Saturday, May 31, 2008

Silver Palate vs. Dean & DeLuca

Two of my favorite cookbooks-- from which most of "my own" recipes have been adapted— are based on stores that sell (or used to sell) prepared foods in New York City. The Silver Palate spearheaded a cooking renaissance of sorts in the US; Dean and DeLuca continues to stock the name-brand fancy foods of the world.

What distinguishes the two cookbooks is rather fascinating. The recipes in each book are determined by the foods primarily in stock at either store. In the case of Dean and DeLuca, this means that the recipes feature once-exotic and largely fresh, imported ingredients: the fruits, vegetables, and meats that the store tends to keep on hand. It is, after all, a supermarket first, a prepared-foods dealer second. Thus: shad in season; different varieties of potatoes, greens, and such.

The Silver Palate cookbook features recipes that use lots and lots of preserved foods: foods in jars, such as jams, jellies, mustards, dried figs, and the like.

This is especially useful for the home cook; the Dean and DeLuca cookbook (like Mark Bittman's How to Cook Everything and the Larousse Gastronomique) is a marvelous resource when you find yourself the owner of a bundle of dandelion greens or sorrel. The Silver Palate is useful when you're trying to figure out what to do with a passel of chicken thighs.

For mother's day, for instance, we made an old favorite from the Silver Palate's "Good Times" cookbook-- Apricot and Currant Chicken, which uses nearly a jar of marmalade and several handfuls of dried fruit. It's even listed as a mother's day recipe, which helps matters considerably.

We made the recipe with chicken thighs instead of with quartered chickens, because they cook evenly and well under high temperatures, due to their high fat content. Here's a digest of the recipe:

Lay 5-6 pounds of chicken thighs (we used bone-in thighs, but boneless would be easy, too) in a roasting pan. Make sure they still have their skins, and position them skin side up. Season with salt and pepper, and sprinkle some grated ginger (a thumb-sized piece or so) over the chicken. Spread 1 1/2 cups of orange marmalade over the chicken, and pour 1/3 cup of orange juice, and 1/3 cup of apple juice, over everything. Roast for 20 minutes in a 375° oven.

Remove the roasting pan from the oven, and add two handfuls of coarsely-chopped dried apricots and the same amount of dried currants, making sure to submerge them in the liquid so they don't scorch. Bake for 30-40 minutes, until the chicken is cooked through (this takes less time with thighs than with quartered chickens), and the skin is nice and browned.

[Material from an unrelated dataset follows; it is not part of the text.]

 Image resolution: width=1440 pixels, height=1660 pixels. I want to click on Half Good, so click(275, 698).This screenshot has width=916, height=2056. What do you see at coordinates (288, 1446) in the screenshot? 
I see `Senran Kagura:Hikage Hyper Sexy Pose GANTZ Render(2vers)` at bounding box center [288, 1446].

Serve with couscous (as we did) or with some kind of rice dish or pilaf.

Such sweet-savory meats are the Rosso- Lukins specialty. But it was only recently that I realized the material nature of this flavor preference: it's remarkably savvy to base your in-store staple dishes on easily stocked goods. No need to worry about whether the flavoring agent for "Apricot and Currant Chicken" is in season. Imagine if it were based on fresh apricots. This would mean that either the dish would be available only in the fall, or else would require expensive (and perishable) imported apricots.

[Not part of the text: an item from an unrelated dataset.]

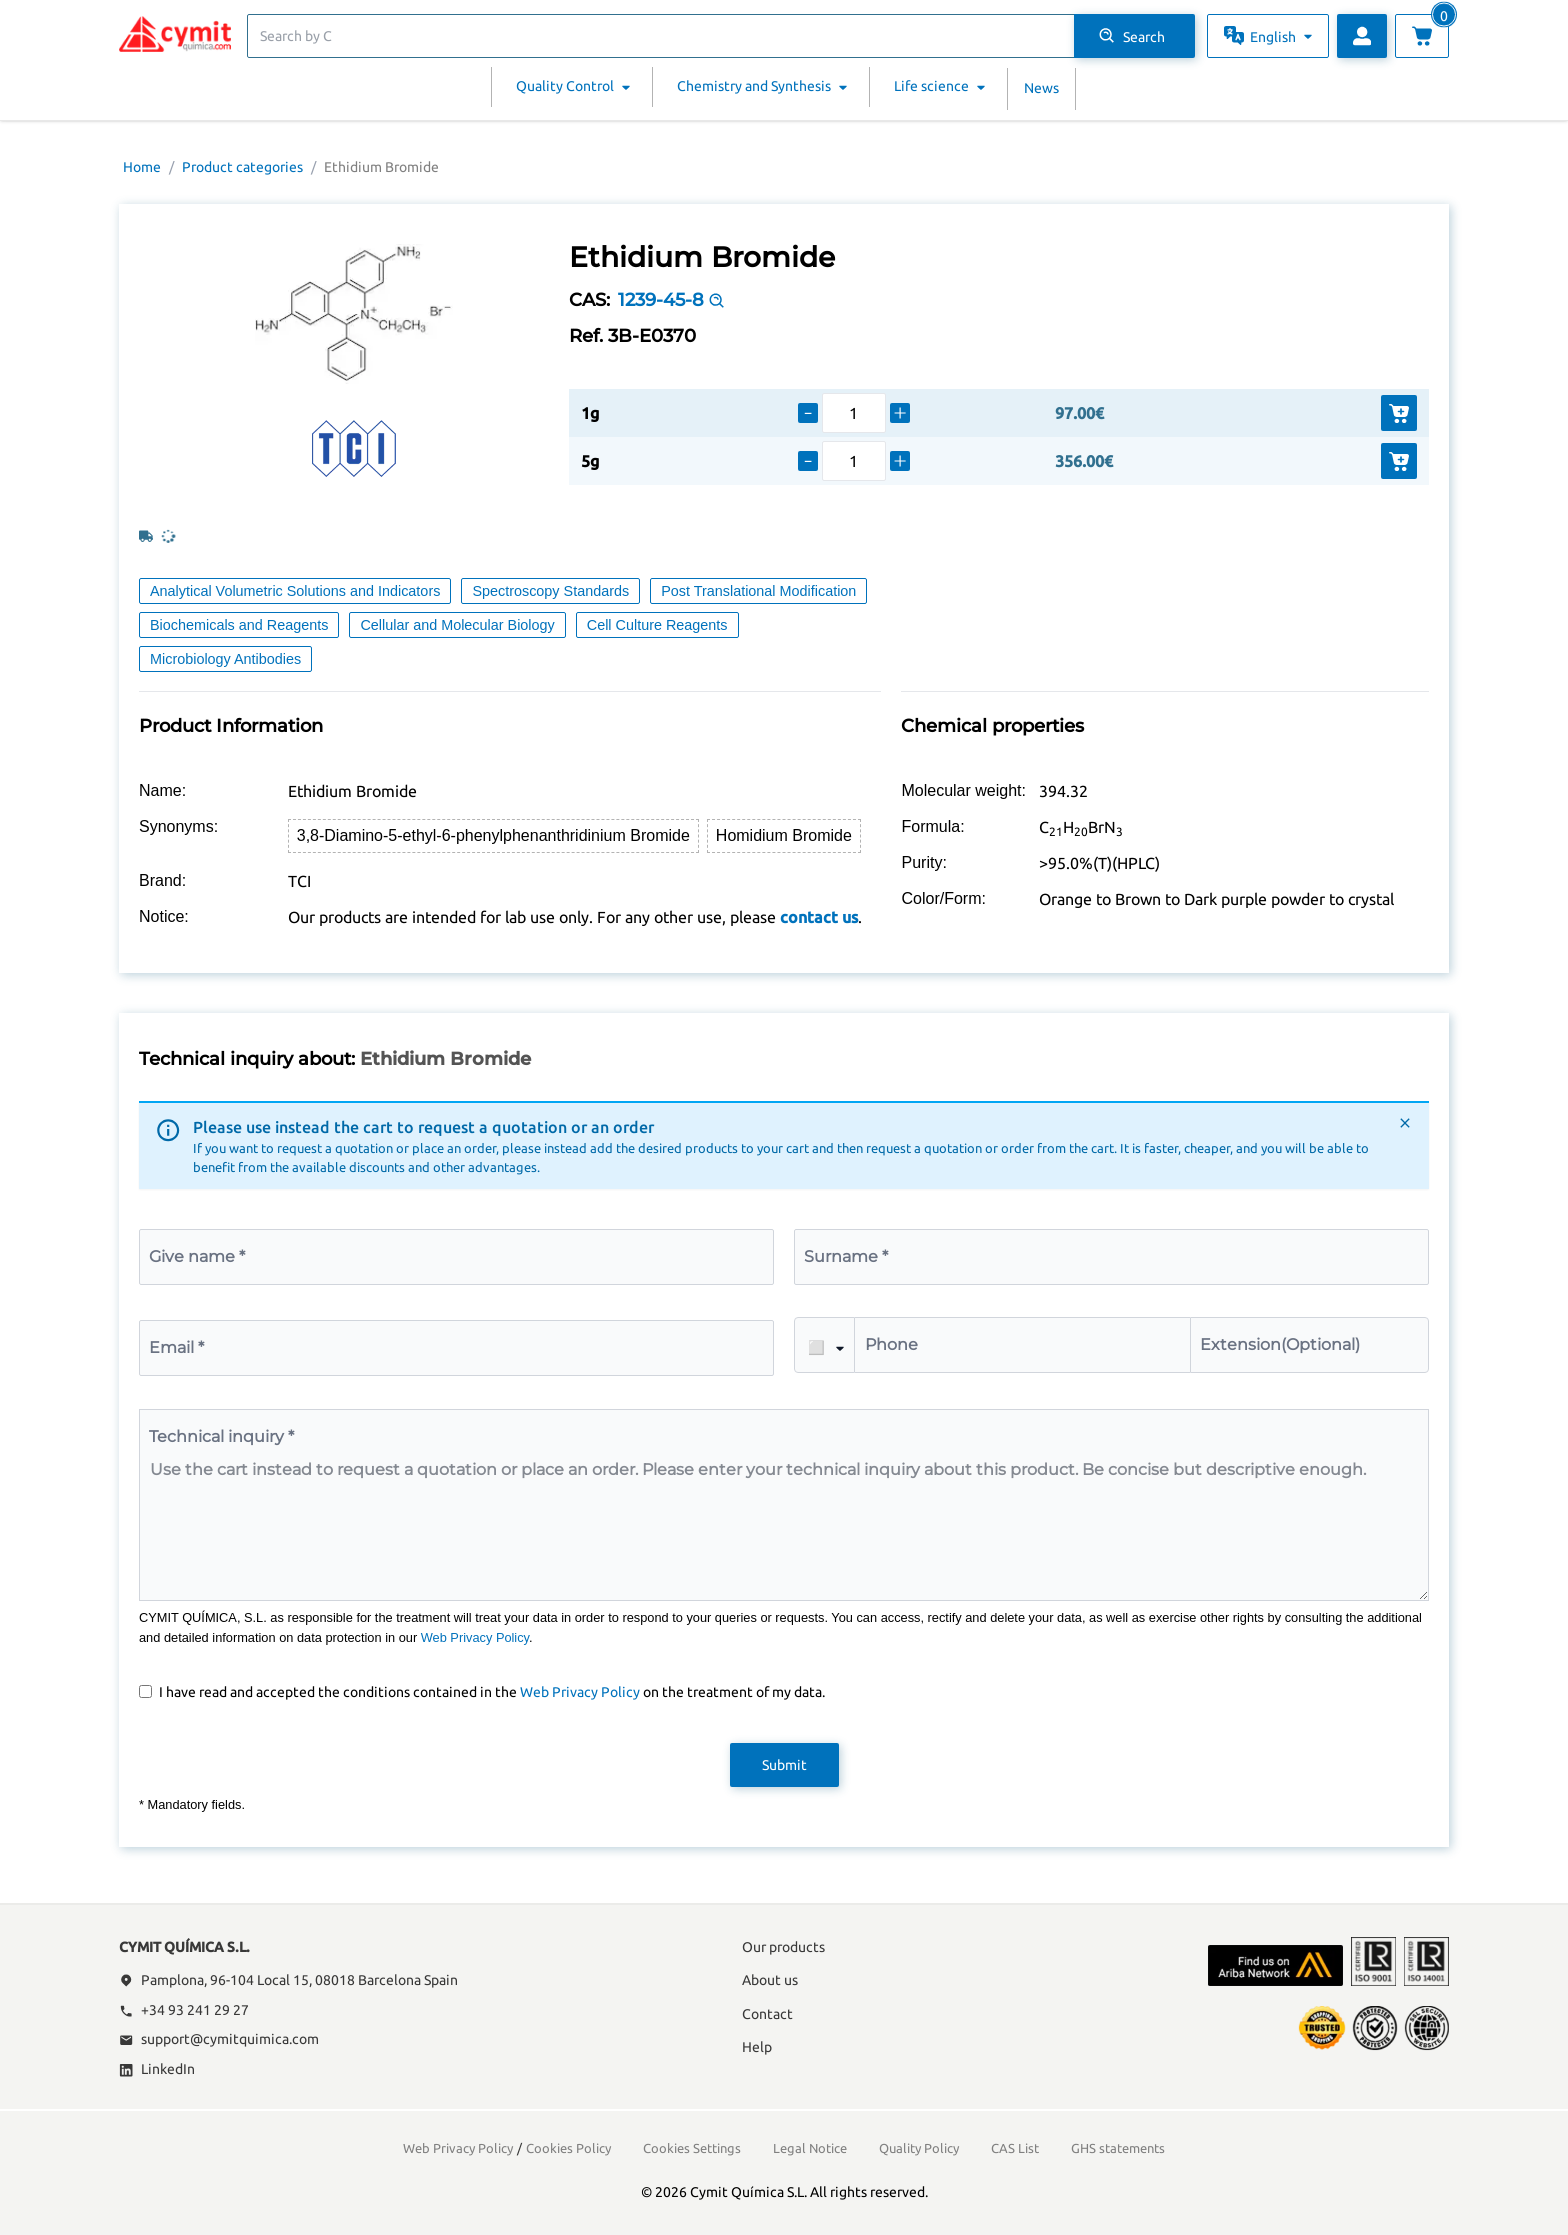 The width and height of the screenshot is (1568, 2235). What do you see at coordinates (492, 1692) in the screenshot?
I see `I have read and accepted the conditions contained in the on the treatment of my data.` at bounding box center [492, 1692].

Mind you, the "Good Times" cookbook does feature seasonal dishes- -indeed, this is the principle of the follow-up to the initial Silver Palate book. But I admire the distinction of the first effort in particular: to use preserved foods is both economically savvy and delightfully old-school.

Preservation, after all, is an art form. But so is cooking that makes use of preserved foods.